1. 4

As you probably know, eIDAS is on the way.

European citizens will get universal electronic IDs in the form of a SAML federation. Electronic signatures are getting standardized as XAdES, CAdES and PAdES to replace arbitrary state standards.

A bunch of awesome people from Estonia have already created a free browser plugin for document signing and a shim called hwcrypto.js for websites to use. Heck, they might even get the mobile support going one day.

So, are any of you also working on anything related?


  2. 2

    I use the plugin in Firefox (to access eesti.ee services, etc.), and gosh, is it slow. I want to be bothered to look at the code sometime; depending on the page you access, it hangs the browser tab for a minute or longer, all the meanwhile accessing the smartcard; maybe it’s just the destination page making lots of individual requests which each need to be authenticated.

    1. 1

      Perhaps the plugin is not asynchronous.

      By the way, does eID work?
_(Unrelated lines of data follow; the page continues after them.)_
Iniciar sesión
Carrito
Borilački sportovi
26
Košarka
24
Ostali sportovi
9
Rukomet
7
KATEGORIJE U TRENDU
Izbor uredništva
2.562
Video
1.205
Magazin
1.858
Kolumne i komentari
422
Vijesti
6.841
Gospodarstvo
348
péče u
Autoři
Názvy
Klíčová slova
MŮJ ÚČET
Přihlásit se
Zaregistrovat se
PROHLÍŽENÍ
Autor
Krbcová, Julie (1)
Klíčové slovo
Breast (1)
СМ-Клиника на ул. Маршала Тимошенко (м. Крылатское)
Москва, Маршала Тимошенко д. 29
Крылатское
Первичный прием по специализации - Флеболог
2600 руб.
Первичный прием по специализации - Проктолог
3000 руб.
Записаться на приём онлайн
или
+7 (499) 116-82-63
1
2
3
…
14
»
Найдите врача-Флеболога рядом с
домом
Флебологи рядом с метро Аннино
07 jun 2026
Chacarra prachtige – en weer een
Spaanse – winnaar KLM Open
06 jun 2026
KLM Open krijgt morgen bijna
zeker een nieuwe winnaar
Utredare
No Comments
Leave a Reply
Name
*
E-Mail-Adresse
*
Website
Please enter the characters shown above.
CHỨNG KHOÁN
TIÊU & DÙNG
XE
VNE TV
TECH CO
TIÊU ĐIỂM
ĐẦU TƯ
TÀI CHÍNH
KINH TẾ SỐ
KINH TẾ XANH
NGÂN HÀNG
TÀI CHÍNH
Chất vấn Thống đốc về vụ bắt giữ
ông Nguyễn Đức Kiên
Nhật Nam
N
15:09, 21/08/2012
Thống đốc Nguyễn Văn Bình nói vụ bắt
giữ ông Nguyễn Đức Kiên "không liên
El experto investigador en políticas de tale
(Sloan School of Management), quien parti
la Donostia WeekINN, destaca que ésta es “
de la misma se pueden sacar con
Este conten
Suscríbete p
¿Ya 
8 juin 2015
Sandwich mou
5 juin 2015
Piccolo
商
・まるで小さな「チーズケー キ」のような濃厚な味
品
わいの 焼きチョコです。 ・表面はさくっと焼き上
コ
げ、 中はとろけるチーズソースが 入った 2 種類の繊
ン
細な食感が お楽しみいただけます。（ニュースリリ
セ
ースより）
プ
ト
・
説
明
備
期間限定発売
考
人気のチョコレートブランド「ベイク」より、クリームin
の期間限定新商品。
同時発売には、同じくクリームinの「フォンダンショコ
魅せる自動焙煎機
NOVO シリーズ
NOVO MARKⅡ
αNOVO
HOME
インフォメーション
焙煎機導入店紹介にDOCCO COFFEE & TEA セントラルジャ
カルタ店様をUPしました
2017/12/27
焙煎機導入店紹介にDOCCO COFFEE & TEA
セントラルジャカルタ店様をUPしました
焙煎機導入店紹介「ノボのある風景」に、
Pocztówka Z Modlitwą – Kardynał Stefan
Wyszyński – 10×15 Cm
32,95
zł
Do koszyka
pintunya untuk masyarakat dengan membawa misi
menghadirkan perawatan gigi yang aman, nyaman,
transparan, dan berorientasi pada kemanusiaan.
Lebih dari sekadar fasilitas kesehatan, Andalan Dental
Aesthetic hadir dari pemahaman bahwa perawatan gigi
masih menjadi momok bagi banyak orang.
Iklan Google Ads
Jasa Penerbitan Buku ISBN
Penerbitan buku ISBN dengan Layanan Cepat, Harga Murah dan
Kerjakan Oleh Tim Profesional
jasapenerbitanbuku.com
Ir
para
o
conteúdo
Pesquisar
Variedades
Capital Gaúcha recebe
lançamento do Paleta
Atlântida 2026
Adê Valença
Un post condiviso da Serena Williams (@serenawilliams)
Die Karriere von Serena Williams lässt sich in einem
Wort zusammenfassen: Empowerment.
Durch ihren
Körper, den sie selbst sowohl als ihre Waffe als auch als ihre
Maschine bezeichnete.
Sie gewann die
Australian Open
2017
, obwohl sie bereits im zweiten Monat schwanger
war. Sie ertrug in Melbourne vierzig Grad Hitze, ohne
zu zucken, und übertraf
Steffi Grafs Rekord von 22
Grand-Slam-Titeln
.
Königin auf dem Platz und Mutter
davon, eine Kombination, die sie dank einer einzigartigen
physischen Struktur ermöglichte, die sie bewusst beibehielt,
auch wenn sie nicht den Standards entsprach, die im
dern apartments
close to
Can you authenticate using your official ID card (smart card) only, or do you have other ways? How far is the adoption?

      1. 2

        It does indeed seem synchronous. I don’t quite know how the isolation works; the page itself becomes non-interactable, but I can switch tabs fine.

        eID sort of works (revised from “eID works”)! I don’t know about European universality — I’ve only tried with Estonian services — but presumably if they’re based on the same standard then it’ll be workable for most things.

        Estonia has a variety of mechanisms to authenticate beyond the smartcard (mobiil-ID for instance), but the cross-country support would be limited to national identity cards; e.g. there’s a Stork Pilot for cross-border authentication. eesti.ee accepts any Estonian auth (smartcard, mobile-ID, bank auth), but the smartcard mechanism is eID-compatible (I guess you could say?), and so any a card holder of any participating country should be able to use it.

        I’ve just tried this on the listed service for Germany, and I got a gateway timeout; Iceland’s redirected me to an nxp: scheme URL which the plugin didn’t seem to care for; Austria’s I couldn’t find any way to request a login; Belgium’s redirected to a “storkHandler” URL (seemed promising!) but then 404’d; Portugal’s led me to an SSO page, I selected “Citizen Card”, I was asked to consent to something, a Java applet ran, and finally “there was an error with your smartcard”. Wow. I then tried to start an application online for some Italian university and got “201002 - Invalid SAML Request token.”

        I guess it’s a work in progress.

        1. 1


    2. 1

      in the form of a SAML federation


      1. 1

        This makes me feel alone.

      2. 1

        Me and my friends in the Czechia are currently looking into the possibility of converting a municipality to use a free document management system, a free issue tracking system and hopefully more. If they agree, we are probably going to contribute a free integration work to make sure that anyone could pick these up and get rid of paper real quick.